Task description |
Every entry, from the first to the last, should be written out exactly.

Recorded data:
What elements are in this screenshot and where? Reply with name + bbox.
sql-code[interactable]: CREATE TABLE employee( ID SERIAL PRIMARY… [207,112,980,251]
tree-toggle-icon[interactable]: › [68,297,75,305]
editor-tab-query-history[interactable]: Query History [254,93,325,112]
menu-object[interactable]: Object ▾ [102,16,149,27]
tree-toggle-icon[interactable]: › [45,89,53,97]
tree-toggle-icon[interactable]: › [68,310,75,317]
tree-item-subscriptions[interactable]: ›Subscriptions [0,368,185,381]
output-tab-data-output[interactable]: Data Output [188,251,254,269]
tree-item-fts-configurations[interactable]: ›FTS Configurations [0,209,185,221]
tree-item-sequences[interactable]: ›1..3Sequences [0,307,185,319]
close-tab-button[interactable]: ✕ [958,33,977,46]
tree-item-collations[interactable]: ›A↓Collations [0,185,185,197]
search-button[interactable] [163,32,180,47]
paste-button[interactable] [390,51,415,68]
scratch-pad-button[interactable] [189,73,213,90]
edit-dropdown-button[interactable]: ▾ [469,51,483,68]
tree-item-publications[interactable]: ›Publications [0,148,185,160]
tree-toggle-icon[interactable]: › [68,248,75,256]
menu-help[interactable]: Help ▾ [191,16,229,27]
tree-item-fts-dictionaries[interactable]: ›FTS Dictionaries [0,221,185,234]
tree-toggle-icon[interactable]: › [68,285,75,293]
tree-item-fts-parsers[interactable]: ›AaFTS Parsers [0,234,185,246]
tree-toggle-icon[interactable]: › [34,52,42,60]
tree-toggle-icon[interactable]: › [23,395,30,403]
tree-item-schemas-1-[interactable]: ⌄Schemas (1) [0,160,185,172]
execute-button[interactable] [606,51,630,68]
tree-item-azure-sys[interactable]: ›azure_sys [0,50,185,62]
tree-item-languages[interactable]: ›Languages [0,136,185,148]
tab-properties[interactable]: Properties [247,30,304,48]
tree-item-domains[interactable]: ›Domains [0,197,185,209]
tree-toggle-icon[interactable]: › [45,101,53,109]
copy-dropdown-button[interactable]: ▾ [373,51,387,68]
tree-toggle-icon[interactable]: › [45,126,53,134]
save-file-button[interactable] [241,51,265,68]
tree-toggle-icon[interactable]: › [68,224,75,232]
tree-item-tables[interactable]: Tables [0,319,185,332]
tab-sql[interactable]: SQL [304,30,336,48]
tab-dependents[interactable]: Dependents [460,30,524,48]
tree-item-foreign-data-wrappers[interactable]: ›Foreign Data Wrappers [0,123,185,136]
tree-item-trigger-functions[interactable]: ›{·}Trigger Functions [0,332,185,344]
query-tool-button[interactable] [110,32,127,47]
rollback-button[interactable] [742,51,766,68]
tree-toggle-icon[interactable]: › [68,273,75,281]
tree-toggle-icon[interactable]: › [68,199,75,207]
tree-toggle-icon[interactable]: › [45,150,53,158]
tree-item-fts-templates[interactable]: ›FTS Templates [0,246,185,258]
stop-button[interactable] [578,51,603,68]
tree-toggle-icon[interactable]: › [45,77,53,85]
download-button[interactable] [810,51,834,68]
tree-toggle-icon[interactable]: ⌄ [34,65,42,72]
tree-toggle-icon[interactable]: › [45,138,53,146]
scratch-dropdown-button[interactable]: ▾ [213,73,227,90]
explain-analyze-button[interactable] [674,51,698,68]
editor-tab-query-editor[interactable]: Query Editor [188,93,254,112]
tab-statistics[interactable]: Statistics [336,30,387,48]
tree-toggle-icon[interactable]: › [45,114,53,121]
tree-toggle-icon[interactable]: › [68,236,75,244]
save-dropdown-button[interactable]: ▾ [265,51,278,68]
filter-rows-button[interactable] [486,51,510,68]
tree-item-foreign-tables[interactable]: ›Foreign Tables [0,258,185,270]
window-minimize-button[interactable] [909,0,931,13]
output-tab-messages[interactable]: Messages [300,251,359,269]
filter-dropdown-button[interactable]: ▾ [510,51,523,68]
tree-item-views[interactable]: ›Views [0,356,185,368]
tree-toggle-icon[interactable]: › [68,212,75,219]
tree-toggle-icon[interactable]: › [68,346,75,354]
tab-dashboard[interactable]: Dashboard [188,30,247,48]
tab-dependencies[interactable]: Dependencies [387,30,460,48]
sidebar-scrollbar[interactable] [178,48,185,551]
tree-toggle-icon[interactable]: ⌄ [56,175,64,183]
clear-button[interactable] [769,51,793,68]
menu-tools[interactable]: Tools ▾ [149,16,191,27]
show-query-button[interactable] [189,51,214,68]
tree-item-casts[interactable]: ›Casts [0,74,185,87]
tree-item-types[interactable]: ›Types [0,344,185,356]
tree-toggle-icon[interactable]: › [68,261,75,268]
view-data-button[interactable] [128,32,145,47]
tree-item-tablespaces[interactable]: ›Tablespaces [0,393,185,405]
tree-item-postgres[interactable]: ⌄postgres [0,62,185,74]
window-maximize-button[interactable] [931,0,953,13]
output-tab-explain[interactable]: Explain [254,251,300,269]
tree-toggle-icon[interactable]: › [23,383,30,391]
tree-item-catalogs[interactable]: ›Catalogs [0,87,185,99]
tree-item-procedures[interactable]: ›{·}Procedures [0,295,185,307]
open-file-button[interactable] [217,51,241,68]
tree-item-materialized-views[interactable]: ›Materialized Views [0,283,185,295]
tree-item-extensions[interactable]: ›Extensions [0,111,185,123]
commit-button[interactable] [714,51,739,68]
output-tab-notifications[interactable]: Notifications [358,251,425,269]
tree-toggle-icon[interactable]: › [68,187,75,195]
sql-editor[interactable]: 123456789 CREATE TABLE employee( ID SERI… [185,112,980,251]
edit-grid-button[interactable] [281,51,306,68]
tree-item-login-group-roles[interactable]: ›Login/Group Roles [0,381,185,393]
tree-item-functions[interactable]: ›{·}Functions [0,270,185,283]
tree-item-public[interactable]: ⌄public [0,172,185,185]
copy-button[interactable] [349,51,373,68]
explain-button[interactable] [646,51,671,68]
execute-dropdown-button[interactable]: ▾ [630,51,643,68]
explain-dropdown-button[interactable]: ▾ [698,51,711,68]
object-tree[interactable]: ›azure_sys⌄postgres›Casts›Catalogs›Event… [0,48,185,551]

Exercise output |
What elements are in this screenshot and where? Reply with name + bbox.
sql-code[interactable]: CREATE TABLE employee( ID SERIAL PRIMARY… [207,112,980,251]
tree-toggle-icon[interactable]: › [68,297,75,305]
editor-tab-query-history[interactable]: Query History [254,93,325,112]
menu-object[interactable]: Object ▾ [102,16,149,27]
tree-toggle-icon[interactable]: › [45,89,53,97]
tree-toggle-icon[interactable]: › [68,310,75,317]
tree-item-subscriptions[interactable]: ›Subscriptions [0,368,185,381]
output-tab-data-output[interactable]: Data Output [188,251,254,269]
tree-item-fts-configurations[interactable]: ›FTS Configurations [0,209,185,221]
tree-item-sequences[interactable]: ›1..3Sequences [0,307,185,319]
close-tab-button[interactable]: ✕ [958,33,977,46]
tree-item-collations[interactable]: ›A↓Collations [0,185,185,197]
search-button[interactable] [163,32,180,47]
paste-button[interactable] [390,51,415,68]
scratch-pad-button[interactable] [189,73,213,90]
edit-dropdown-button[interactable]: ▾ [469,51,483,68]
tree-item-publications[interactable]: ›Publications [0,148,185,160]
tree-toggle-icon[interactable]: › [68,248,75,256]
menu-help[interactable]: Help ▾ [191,16,229,27]
tree-item-fts-dictionaries[interactable]: ›FTS Dictionaries [0,221,185,234]
tree-toggle-icon[interactable]: › [68,285,75,293]
tree-item-fts-parsers[interactable]: ›AaFTS Parsers [0,234,185,246]
tree-toggle-icon[interactable]: › [34,52,42,60]
tree-toggle-icon[interactable]: › [23,395,30,403]
tree-item-schemas-1-[interactable]: ⌄Schemas (1) [0,160,185,172]
execute-button[interactable] [606,51,630,68]
tree-item-azure-sys[interactable]: ›azure_sys [0,50,185,62]
tree-item-languages[interactable]: ›Languages [0,136,185,148]
tab-properties[interactable]: Properties [247,30,304,48]
tree-item-domains[interactable]: ›Domains [0,197,185,209]
tree-toggle-icon[interactable]: › [45,101,53,109]
copy-dropdown-button[interactable]: ▾ [373,51,387,68]
tree-toggle-icon[interactable]: › [45,126,53,134]
save-file-button[interactable] [241,51,265,68]
tree-toggle-icon[interactable]: › [68,224,75,232]
tree-item-tables[interactable]: Tables [0,319,185,332]
tab-sql[interactable]: SQL [304,30,336,48]
tab-dependents[interactable]: Dependents [460,30,524,48]
tree-item-foreign-data-wrappers[interactable]: ›Foreign Data Wrappers [0,123,185,136]
tree-item-trigger-functions[interactable]: ›{·}Trigger Functions [0,332,185,344]
query-tool-button[interactable] [110,32,127,47]
rollback-button[interactable] [742,51,766,68]
tree-toggle-icon[interactable]: › [68,273,75,281]
tree-toggle-icon[interactable]: › [68,199,75,207]
tree-toggle-icon[interactable]: › [45,150,53,158]
tree-item-fts-templates[interactable]: ›FTS Templates [0,246,185,258]
stop-button[interactable] [578,51,603,68]
tree-toggle-icon[interactable]: › [45,77,53,85]
download-button[interactable] [810,51,834,68]
tree-toggle-icon[interactable]: ⌄ [34,65,42,72]
tree-toggle-icon[interactable]: › [45,138,53,146]
scratch-dropdown-button[interactable]: ▾ [213,73,227,90]
explain-analyze-button[interactable] [674,51,698,68]
editor-tab-query-editor[interactable]: Query Editor [188,93,254,112]
tab-statistics[interactable]: Statistics [336,30,387,48]
tree-toggle-icon[interactable]: › [45,114,53,121]
tree-toggle-icon[interactable]: › [68,236,75,244]
save-dropdown-button[interactable]: ▾ [265,51,278,68]
filter-rows-button[interactable] [486,51,510,68]
tree-item-foreign-tables[interactable]: ›Foreign Tables [0,258,185,270]
window-minimize-button[interactable] [909,0,931,13]
output-tab-messages[interactable]: Messages [300,251,359,269]
filter-dropdown-button[interactable]: ▾ [510,51,523,68]
tree-item-views[interactable]: ›Views [0,356,185,368]
tree-toggle-icon[interactable]: › [68,212,75,219]
tree-toggle-icon[interactable]: › [68,346,75,354]
tab-dashboard[interactable]: Dashboard [188,30,247,48]
tab-dependencies[interactable]: Dependencies [387,30,460,48]
sidebar-scrollbar[interactable] [178,48,185,551]
tree-toggle-icon[interactable]: ⌄ [56,175,64,183]
clear-button[interactable] [769,51,793,68]
menu-tools[interactable]: Tools ▾ [149,16,191,27]
show-query-button[interactable] [189,51,214,68]
tree-item-casts[interactable]: ›Casts [0,74,185,87]
tree-item-types[interactable]: ›Types [0,344,185,356]
tree-toggle-icon[interactable]: › [68,261,75,268]
view-data-button[interactable] [128,32,145,47]
tree-item-tablespaces[interactable]: ›Tablespaces [0,393,185,405]
tree-item-postgres[interactable]: ⌄postgres [0,62,185,74]
window-maximize-button[interactable] [931,0,953,13]
output-tab-explain[interactable]: Explain [254,251,300,269]
tree-toggle-icon[interactable]: › [23,383,30,391]
tree-item-catalogs[interactable]: ›Catalogs [0,87,185,99]
tree-item-procedures[interactable]: ›{·}Procedures [0,295,185,307]
open-file-button[interactable] [217,51,241,68]
tree-item-materialized-views[interactable]: ›Materialized Views [0,283,185,295]
tree-item-extensions[interactable]: ›Extensions [0,111,185,123]
commit-button[interactable] [714,51,739,68]
output-tab-notifications[interactable]: Notifications [358,251,425,269]
tree-toggle-icon[interactable]: › [68,187,75,195]
sql-editor[interactable]: 123456789 CREATE TABLE employee( ID SERI… [185,112,980,251]
edit-grid-button[interactable] [281,51,306,68]
tree-item-login-group-roles[interactable]: ›Login/Group Roles [0,381,185,393]
tree-item-functions[interactable]: ›{·}Functions [0,270,185,283]
tree-item-public[interactable]: ⌄public [0,172,185,185]
copy-button[interactable] [349,51,373,68]
explain-button[interactable] [646,51,671,68]
execute-dropdown-button[interactable]: ▾ [630,51,643,68]
explain-dropdown-button[interactable]: ▾ [698,51,711,68]
object-tree[interactable]: ›azure_sys⌄postgres›Casts›Catalogs›Event… [0,48,185,551]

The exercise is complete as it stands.